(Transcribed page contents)

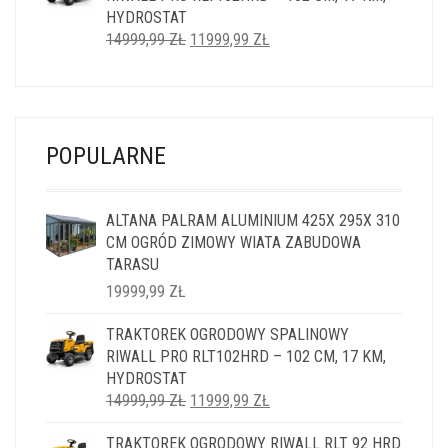
HYDROSTAT
PIERWOTNA
AKTUALNA
14999,99
ZŁ
11999,99
ZŁ
CENA
CENA
WYNOSIŁA:
WYNOSI:
14999,99 ZŁ.
11999,99 ZŁ.
POPULARNE
ALTANA PALRAM ALUMINIUM 425X 295X 310
CM OGRÓD ZIMOWY WIATA ZABUDOWA
TARASU
19999,99
ZŁ
TRAKTOREK OGRODOWY SPALINOWY
RIWALL PRO RLT102HRD – 102 CM, 17 KM,
HYDROSTAT
PIERWOTNA
AKTUALNA
14999,99
ZŁ
11999,99
ZŁ
CENA
CENA
TRAKTOREK OGRODOWY RIWALL RLT 92 HRD
WYNOSIŁA:
WYNOSI:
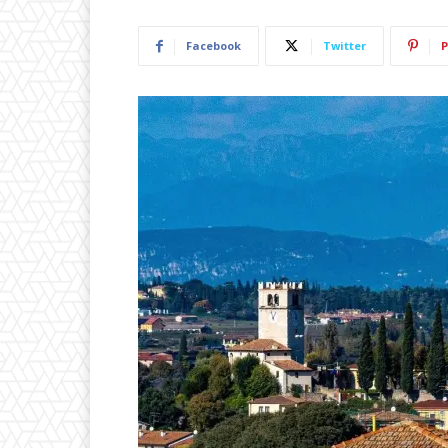
Facebook
Twitter
P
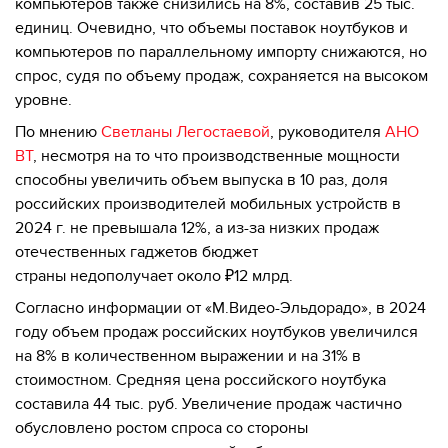
компьютеров также снизились на 8%, составив 25 тыс.
единиц. Очевидно, что объемы поставок ноутбуков и
компьютеров по параллельному импорту снижаются, но
спрос, судя по объему продаж, сохраняется на высоком
уровне.
По мнению
Светланы Легостаевой
, руководителя
АНО
ВТ
, несмотря на то что производственные мощности
способны увеличить объем выпуска в 10 раз, доля
российских производителей мобильных устройств в
2024 г. не превышала 12%, а из-за низких продаж
отечественных гаджетов бюджет
страны недополучает около ₽12 млрд.
Согласно информации от «М.Видео-Эльдорадо», в 2024
году объем продаж российских ноутбуков увеличился
на 8% в количественном выражении и на 31% в
стоимостном. Средняя цена российского ноутбука
составила 44 тыс. руб. Увеличение продаж частично
обусловлено ростом спроса со стороны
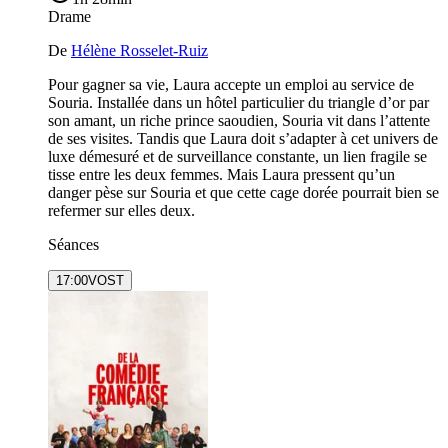
Drame
De
Hélène Rosselet-Ruiz
Pour gagner sa vie, Laura accepte un emploi au service de
Souria. Installée dans un hôtel particulier du triangle d’or par
son amant, un riche prince saoudien, Souria vit dans l’attente
de ses visites. Tandis que Laura doit s’adapter à cet univers de
luxe démesuré et de surveillance constante, un lien fragile se
tisse entre les deux femmes. Mais Laura pressent qu’un
danger pèse sur Souria et que cette cage dorée pourrait bien se
refermer sur elles deux.
Séances
17:00
VOST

• ASSIGNMENT
Without any pictures, please reproduce the full set of entries.

• OUTPUT FOR THIS TASK
HYDROSTAT
PIERWOTNA
AKTUALNA
14999,99
ZŁ
11999,99
ZŁ
CENA
CENA
WYNOSIŁA:
WYNOSI:
14999,99 ZŁ.
11999,99 ZŁ.
POPULARNE
ALTANA PALRAM ALUMINIUM 425X 295X 310
CM OGRÓD ZIMOWY WIATA ZABUDOWA
TARASU
19999,99
ZŁ
TRAKTOREK OGRODOWY SPALINOWY
RIWALL PRO RLT102HRD – 102 CM, 17 KM,
HYDROSTAT
PIERWOTNA
AKTUALNA
14999,99
ZŁ
11999,99
ZŁ
CENA
CENA
TRAKTOREK OGRODOWY RIWALL RLT 92 HRD
WYNOSIŁA:
WYNOSI:
Facebook
Twitter
P
компьютеров также снизились на 8%, составив 25 тыс.
единиц. Очевидно, что объемы поставок ноутбуков и
компьютеров по параллельному импорту снижаются, но
спрос, судя по объему продаж, сохраняется на высоком
уровне.
По мнению
Светланы Легостаевой
, руководителя
АНО
ВТ
, несмотря на то что производственные мощности
способны увеличить объем выпуска в 10 раз, доля
российских производителей мобильных устройств в
2024 г. не превышала 12%, а из-за низких продаж
отечественных гаджетов бюджет
страны недополучает около ₽12 млрд.
Согласно информации от «М.Видео-Эльдорадо», в 2024
году объем продаж российских ноутбуков увеличился
на 8% в количественном выражении и на 31% в
стоимостном. Средняя цена российского ноутбука
составила 44 тыс. руб. Увеличение продаж частично
обусловлено ростом спроса со стороны
Drame
De
Hélène Rosselet-Ruiz
Pour gagner sa vie, Laura accepte un emploi au service de
Souria. Installée dans un hôtel particulier du triangle d’or par
son amant, un riche prince saoudien, Souria vit dans l’attente
de ses visites. Tandis que Laura doit s’adapter à cet univers de
luxe démesuré et de surveillance constante, un lien fragile se
tisse entre les deux femmes. Mais Laura pressent qu’un
danger pèse sur Souria et que cette cage dorée pourrait bien se
refermer sur elles deux.
Séances
17:00
VOST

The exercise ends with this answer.